2000 Ford F-350 Super Cab Pickup
4x2, 6 speed manual
Regeared to 3.08:1
4 inch suspension slam
Aero mods: "Fastback" fairing and rugged air dam and side skirts
Stock MPG: 19
Summer MPG: 27.0
Winter MPG: 24
I have a 2006 Jetta manual 5 speed TDI. Had to order it to get the 5 speed manual.
This car has been incredible. Drives great. Sounds good.
Milage has been overall 49.5 mpg. On the highway i get at 75 53mpg with the AC.
I have 31,000 miles. (I have not seen the T shirts the one guy mentioned, but I can agree with him on this point- when stopped at a light or in a parking lot if two TDIs meet the owners usually talk and compare notes. Its like, we have to compare notes to make sure we are not dreaming. But the TDI is for real and is incredible. What is more INCREDIBLE is that DETROIT is so far behind in this area!!!!
Looking forward to seeing the 2008 TDI VWs available in August/Sept.
Those TDI's are very good and the package around them is pretty nice too I personally think. Maybe a little squeek here and there but very nice interiors and great seats that aren't too soft.
In western Europe about 30-50 percent of the cars are diesels and taxi's are always diesels. That tells you something about how long these engines last as well. They do make a bit more noise but once you owned one for a while you will actually start to enjoy that sound and miss it if you aren't driving a diesel anymore.
I drove a new Golf TDI 5-speed a couple years ago and nearly bought one -- I really liked the torque and FE, but a few concerns came up:
Costly Maintenance Schedule
-Check Consumer reports for the reliability odds on different components.
-It requires Full-Synthetic oil, and the timing belt change is more frequent than the average model.

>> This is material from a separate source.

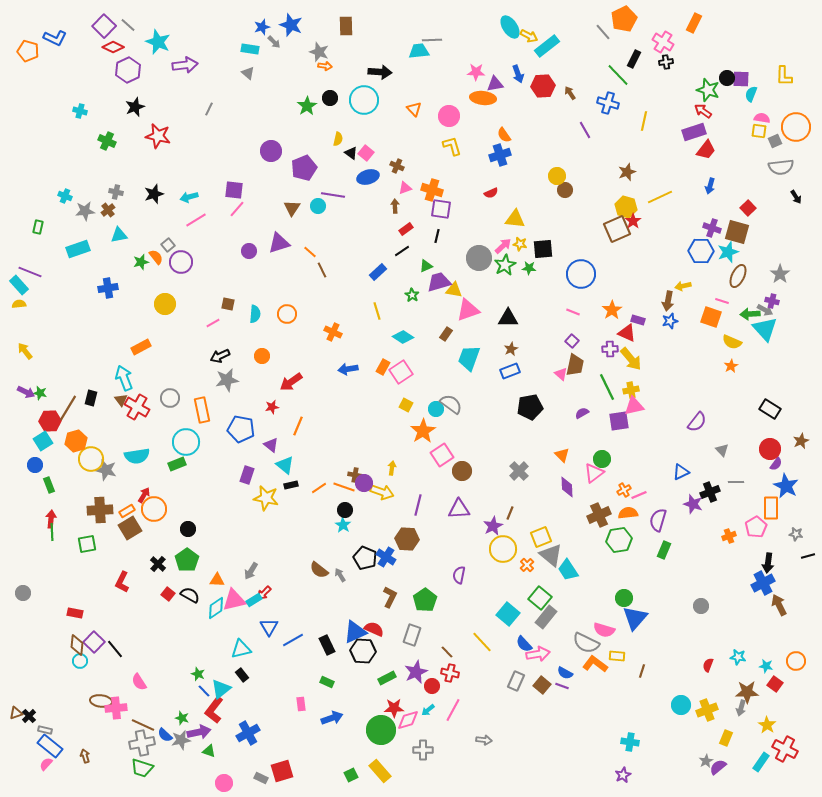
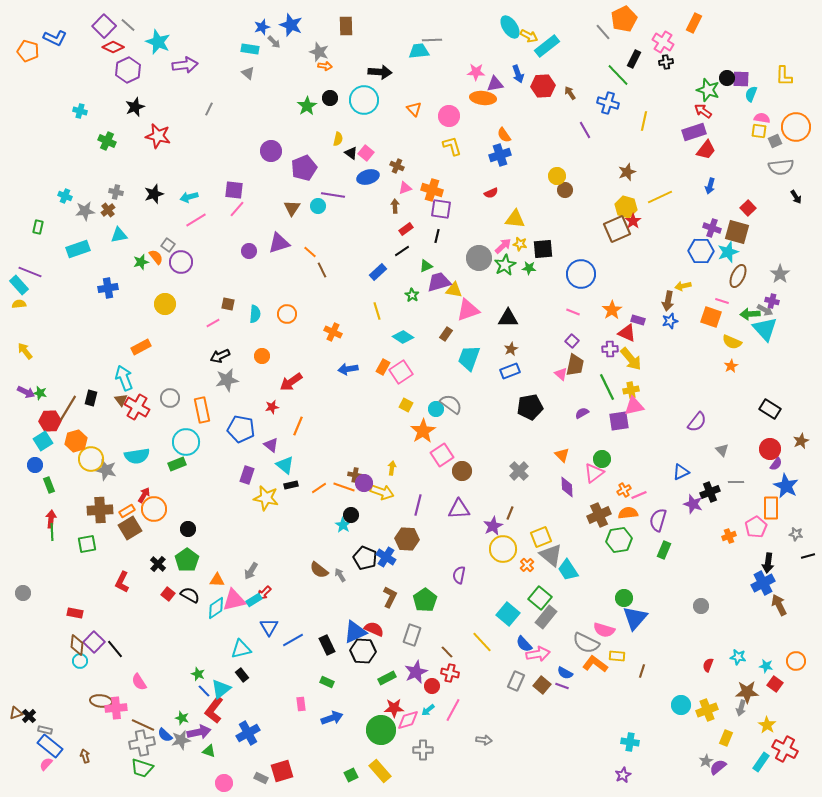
gray square at (168, 245): rotated 16 degrees counterclockwise
black circle at (345, 510): moved 6 px right, 5 px down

-I used to be a big Diesel proponent, but as SVO mentioned, the emissions are terrible. The "Clean Diesel" emissions system is better (not available in VW cars in the U.S. yet) -- but it's a new technology (my guess is they'll put the Urea injection design in the next model -- which requires re-filling it periodically). Honda has a design in the works that requires no Urea.
For running costs, and emissions -- there are better choices.
whats urea??? how does the clean diesel emissions system work?